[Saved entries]
# # # #

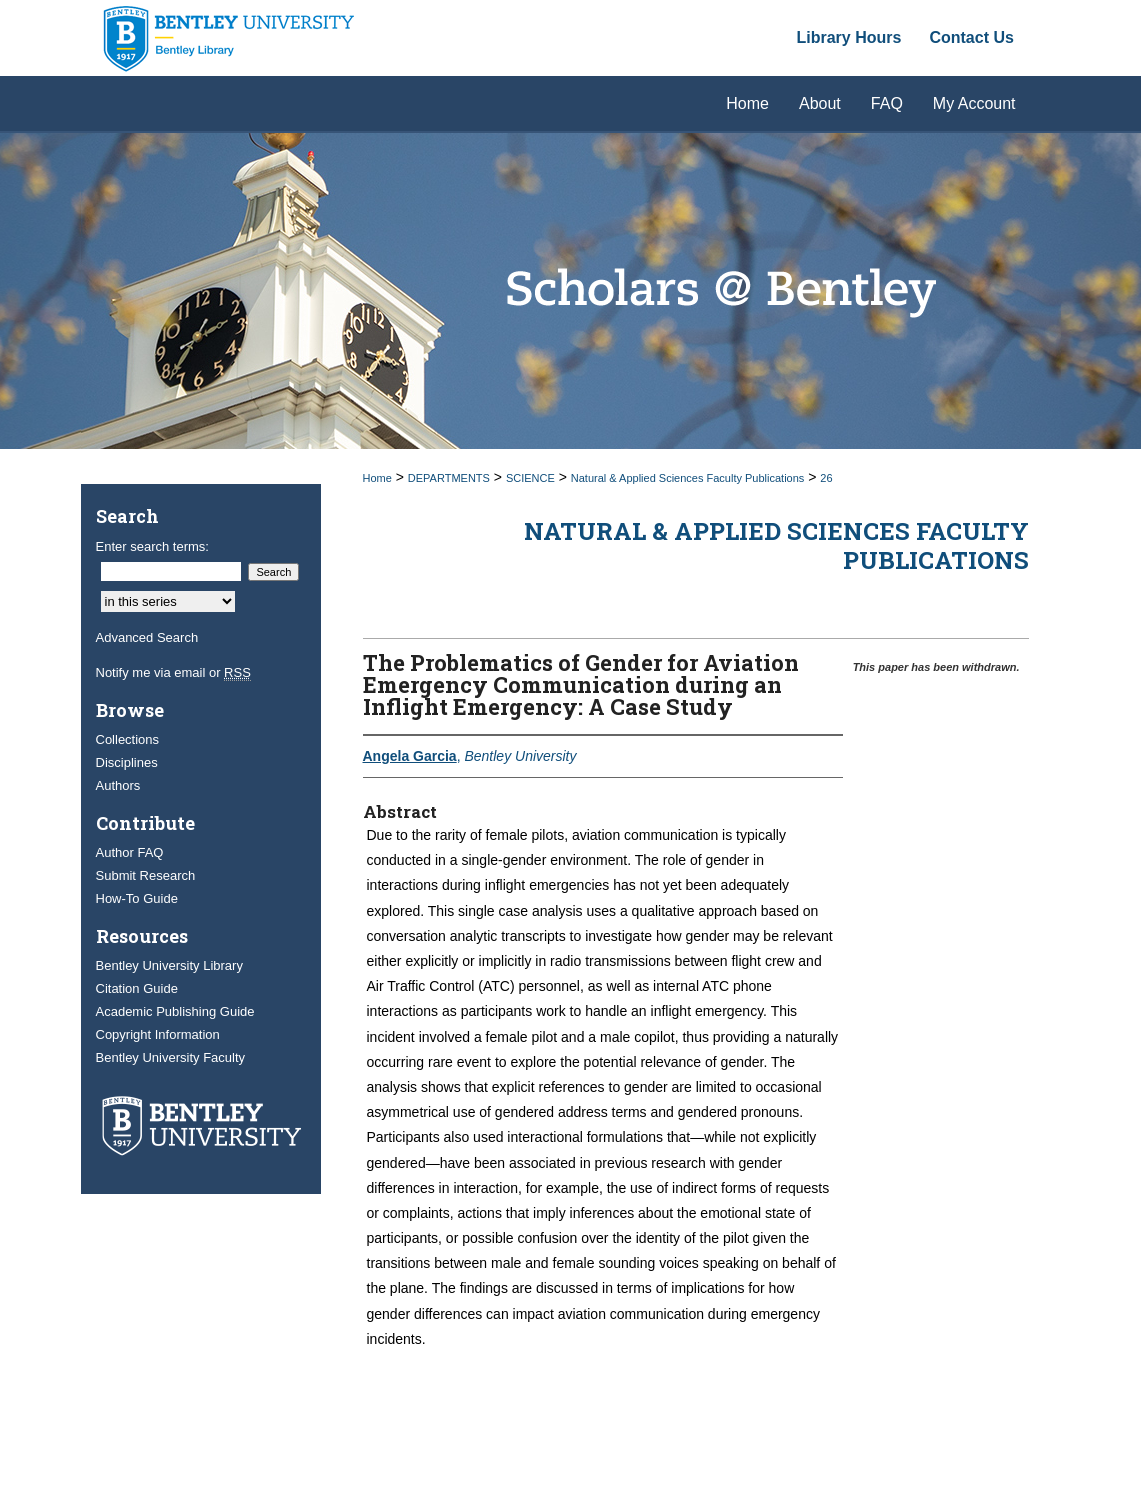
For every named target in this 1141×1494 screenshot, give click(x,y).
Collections (128, 739)
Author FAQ (130, 852)
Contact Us (971, 37)
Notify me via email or (173, 672)
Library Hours (849, 37)
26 (826, 478)
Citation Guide (137, 988)
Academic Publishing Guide (175, 1011)
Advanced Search (147, 637)
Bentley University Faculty (171, 1057)
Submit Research (146, 875)
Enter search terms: (152, 546)
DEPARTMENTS (449, 478)
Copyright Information (158, 1034)
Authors (118, 785)
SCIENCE (530, 478)
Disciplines (127, 762)
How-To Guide (137, 898)
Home (377, 478)
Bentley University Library (169, 965)
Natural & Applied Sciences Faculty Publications (688, 478)
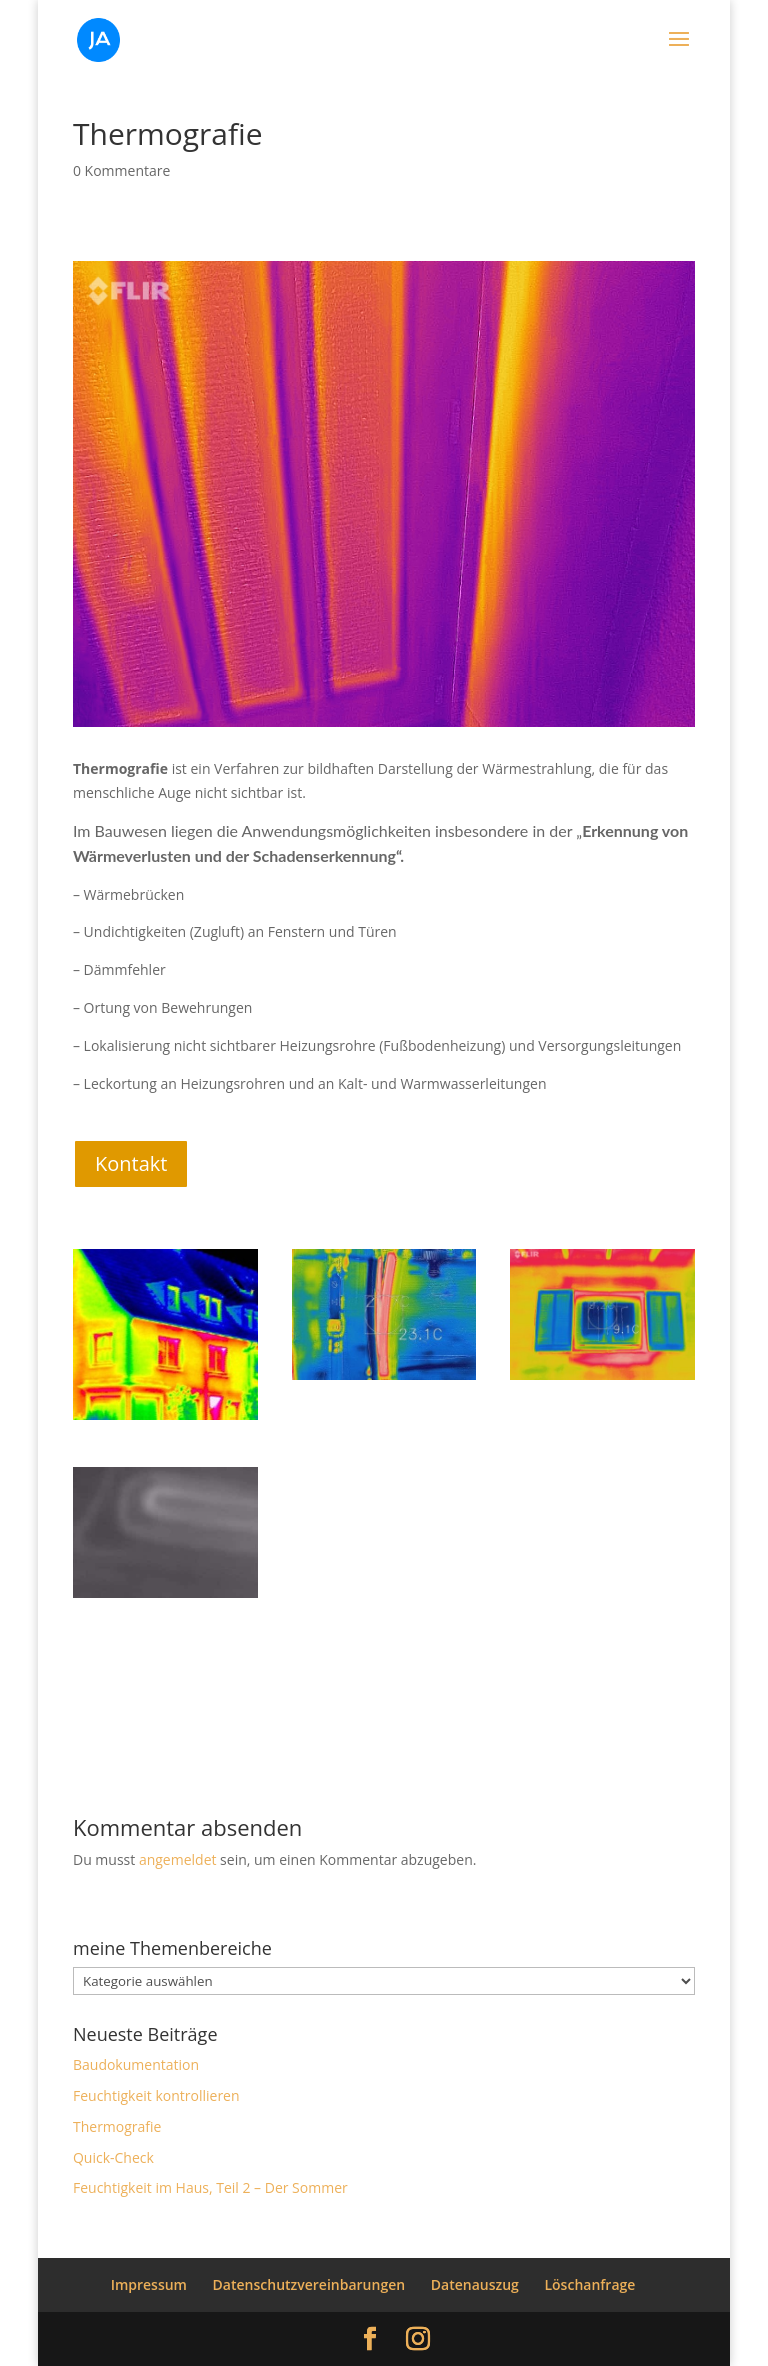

# # # #

> _Exercise description_:
The lines to be transcribed are those from the first line of the data above through the line holding "Academic Publishing Guide (175, 1011)", inclusive; copy them exactly and only, leaving out the pictures.

> _Response_:
For every named target in this 1141×1494 screenshot, give click(x,y).
Collections (128, 739)
Author FAQ (130, 852)
Contact Us (971, 37)
Notify me via email or (173, 672)
Library Hours (849, 37)
26 (826, 478)
Citation Guide (137, 988)
Academic Publishing Guide (175, 1011)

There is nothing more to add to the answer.